→ Activity: Exact copies of all records below are needed.

^^^^^^^^

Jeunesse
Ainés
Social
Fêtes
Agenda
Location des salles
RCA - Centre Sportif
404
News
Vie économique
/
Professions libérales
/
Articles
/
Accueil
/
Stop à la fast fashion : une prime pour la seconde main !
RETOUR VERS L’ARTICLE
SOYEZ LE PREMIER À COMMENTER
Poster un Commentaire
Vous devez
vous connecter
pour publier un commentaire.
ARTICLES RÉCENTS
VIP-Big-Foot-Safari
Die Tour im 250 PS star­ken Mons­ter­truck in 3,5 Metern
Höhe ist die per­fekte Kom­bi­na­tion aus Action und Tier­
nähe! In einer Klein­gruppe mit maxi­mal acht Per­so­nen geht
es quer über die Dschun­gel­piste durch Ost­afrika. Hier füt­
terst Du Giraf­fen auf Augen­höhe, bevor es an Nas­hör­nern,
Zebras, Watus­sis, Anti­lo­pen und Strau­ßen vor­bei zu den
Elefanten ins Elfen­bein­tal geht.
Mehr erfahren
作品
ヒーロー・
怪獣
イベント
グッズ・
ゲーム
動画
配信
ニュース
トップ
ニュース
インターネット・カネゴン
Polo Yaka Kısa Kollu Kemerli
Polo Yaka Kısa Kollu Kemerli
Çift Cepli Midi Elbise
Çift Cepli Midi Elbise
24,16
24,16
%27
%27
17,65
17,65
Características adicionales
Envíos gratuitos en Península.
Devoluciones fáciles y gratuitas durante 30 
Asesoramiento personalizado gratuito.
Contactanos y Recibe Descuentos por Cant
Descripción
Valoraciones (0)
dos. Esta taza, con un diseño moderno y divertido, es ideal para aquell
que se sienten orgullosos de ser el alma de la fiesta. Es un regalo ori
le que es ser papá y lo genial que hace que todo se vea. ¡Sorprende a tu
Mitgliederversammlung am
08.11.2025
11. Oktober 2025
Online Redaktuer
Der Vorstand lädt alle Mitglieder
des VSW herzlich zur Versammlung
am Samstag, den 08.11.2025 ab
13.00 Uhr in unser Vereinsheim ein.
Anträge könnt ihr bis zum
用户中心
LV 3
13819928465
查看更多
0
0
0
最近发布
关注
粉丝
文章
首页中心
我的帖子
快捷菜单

^^^^^^^^

→ Result below:
Jeunesse
Ainés
Social
Fêtes
Agenda
Location des salles
RCA - Centre Sportif
404
News
Vie économique
/
Professions libérales
/
Articles
/
Accueil
/
Stop à la fast fashion : une prime pour la seconde main !
RETOUR VERS L’ARTICLE
SOYEZ LE PREMIER À COMMENTER
Poster un Commentaire
Vous devez
vous connecter
pour publier un commentaire.
ARTICLES RÉCENTS
VIP-Big-Foot-Safari
Die Tour im 250 PS star­ken Mons­ter­truck in 3,5 Metern
Höhe ist die per­fekte Kom­bi­na­tion aus Action und Tier­
nähe! In einer Klein­gruppe mit maxi­mal acht Per­so­nen geht
es quer über die Dschun­gel­piste durch Ost­afrika. Hier füt­
terst Du Giraf­fen auf Augen­höhe, bevor es an Nas­hör­nern,
Zebras, Watus­sis, Anti­lo­pen und Strau­ßen vor­bei zu den
Elefanten ins Elfen­bein­tal geht.
Mehr erfahren
作品
ヒーロー・
怪獣
イベント
グッズ・
ゲーム
動画
配信
ニュース
トップ
ニュース
インターネット・カネゴン
Polo Yaka Kısa Kollu Kemerli
Polo Yaka Kısa Kollu Kemerli
Çift Cepli Midi Elbise
Çift Cepli Midi Elbise
24,16
24,16
%27
%27
17,65
17,65
Características adicionales
Envíos gratuitos en Península.
Devoluciones fáciles y gratuitas durante 30 
Asesoramiento personalizado gratuito.
Contactanos y Recibe Descuentos por Cant
Descripción
Valoraciones (0)
dos. Esta taza, con un diseño moderno y divertido, es ideal para aquell
que se sienten orgullosos de ser el alma de la fiesta. Es un regalo ori
le que es ser papá y lo genial que hace que todo se vea. ¡Sorprende a tu
Mitgliederversammlung am
08.11.2025
11. Oktober 2025
Online Redaktuer
Der Vorstand lädt alle Mitglieder
des VSW herzlich zur Versammlung
am Samstag, den 08.11.2025 ab
13.00 Uhr in unser Vereinsheim ein.
Anträge könnt ihr bis zum
用户中心
LV 3
13819928465
查看更多
0
0
0
最近发布
关注
粉丝
文章
首页中心
我的帖子
快捷菜单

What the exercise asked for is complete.